Able to send enormous amounts of data over vast distances, similar to teleportation, quantum computing could be achieved by using these flawed diamonds — atomic defects where carbon is replaced by nitrogen — which could offer a close-to-perfect interface. The only issue is that these diamond nitrogen-vacancy centers, controlled via a magnetic field, are incompatible with existing quantum devices.
Quantum computing finds better or quicker ways to solve problems, many of which are not possible using standard computers. Experts say they could solve in seconds what a normal machine would take years to solve.
Quantum computers do this by substituting the binary on/off “bits” of classical computing with something called “qubits” – essentially always ‘on’. There are currently only a small number of quantum computing platforms being developed around the world.

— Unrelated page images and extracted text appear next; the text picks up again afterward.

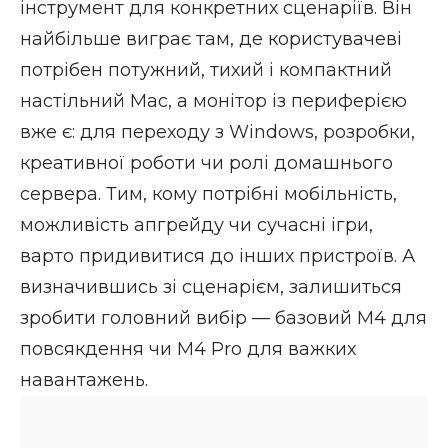
інструмент для конкретних сценаріїв. Він
найбільше виграє там, де користувачеві
потрібен потужний, тихий і компактний
настільний Mac, а монітор із периферією
вже є: для переходу з Windows, розробки,
креативної роботи чи ролі домашнього
сервера. Тим, кому потрібні мобільність,
можливість апгрейду чи сучасні ігри,
варто придивитися до інших пристроїв. А
визначившись зі сценарієм, залишиться
зробити головний вибір — базовий M4 для
повсякдення чи M4 Pro для важких
навантажень.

In the study, scientists say the issue is like trying to connect an Altair, an early personal computer developed in 1974, to the internet via WiFi. While the two technologies speak different languages, the first step is to help translate.
The team successfully used microwave and light polarized waves to entangle an emitted photon and left spin qubits, the quantum equivalent of information bits in classical systems. These polarizations are waves that move perpendicular to the originating source, like seismic waves radiating out horizontally from a vertical fault shift.
In quantum mechanics, the spin property — either right- or left-handed — of the photon determines how the polarization moves, meaning it is predictable and controllable. When inducing entanglement via this property under a non-magnetic field, the connection appears steadfast against other variables. This approach with the previous data transfer via teleportation, and the resulting exchange of information, is to one day create a quantum internet.
“To realize the quantum internet, a quantum interface is required to generate remote quantum entanglement by photons, which are a quantum communication medium,” says co-author Hideo Kosaka, of Yokohama National University in Japan, in a statement per South West News Service. “The geometric nature of polarizations allows us to generate remote quantum entanglement that is resilient to noise and timing errors. The realization of a quantum internet will enable quantum cryptography, distributed quantum computation and quantum sensing over long distances of more than 1,000 km.”
The study is published in Communications Physics.
South West News Service writer Joe Morgan contributed to this report.